Wow, what a nail biter that was... but Canada beats Sweden in overtime.

*Canada wins gold in the 2008 IIHF World Junior Hockey Championship!!* :clap: :clap: :clap: :clap: :clap: :clap:


----------



## MaxPower (Jan 30, 2003)

gwillikers said:


> Wow, what a nail biter that was... but Canada beats Sweden in overtime.
> 
> *Canada wins gold in the 2008 IIHF World Junior Hockey Championship!!* :clap: :clap: :clap: :clap: :clap: :clap:


Very Sweet. I didn't think they would pull it off after how they played in the third. Way to go Boys!!!

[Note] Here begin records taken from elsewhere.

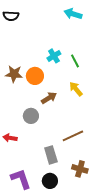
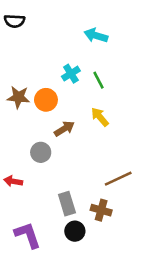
cyan arrow: (73, 14) -> (96, 35), moved
brown line: (73, 136) -> (118, 179), moved
brown cross: (80, 169) -> (101, 210), moved
black circle: (50, 181) -> (75, 231), moved

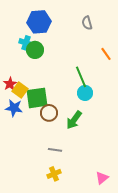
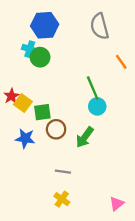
gray semicircle: (87, 23) -> (100, 26), size x1.6
green square: (37, 98) -> (42, 112), size x0.7
blue star: (14, 108) -> (25, 138), moved
yellow cross: (54, 174) -> (62, 199), turned -32

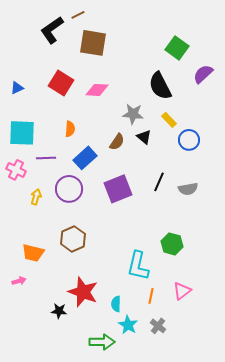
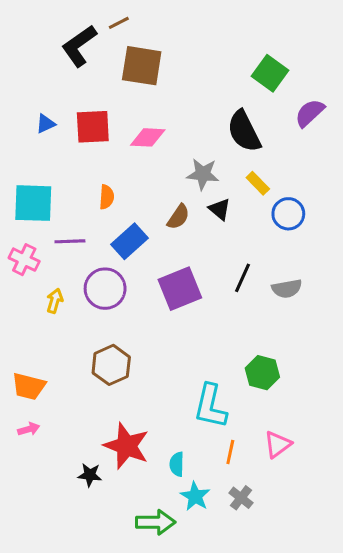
red square: (61, 83) -> (93, 127), turned -35
blue triangle: (17, 88) -> (46, 124), moved
orange trapezoid: (33, 253) -> (29, 386), moved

I'm surprised there isn't a thread about this.


----------



## Dr.G. (Aug 4, 2001)

I lost to my son, rage_lakers in the first half, I am losing to him in the second half, and I am way behind him in the overall. Things do not look good for the doctor.


----------



## gwillikers (Jun 19, 2003)

Kids these days!

I know how you feel, I took Lundqvist this week. :lmao:


----------



## Dr.G. (Aug 4, 2001)

gw, so did I ............ and Huet got a shutout last night. I bet him that I would beat him in the first half, or that you would. I lost the first and it was a tie on the second bet. Then, I bet that I would beat him in the second half, and in the overall, or that you would. As I fall further and further behind the two of you, I am counting on you to help me recoup some of my money.


----------



## gwillikers (Jun 19, 2003)

I think your son deserves to take over first for a while. Perhaps it'll have to wait for the playoffs when we can all start from scratch and challenge each other again. To me, the playoff part of the pool is the most fun.


----------



## Dr.G. (Aug 4, 2001)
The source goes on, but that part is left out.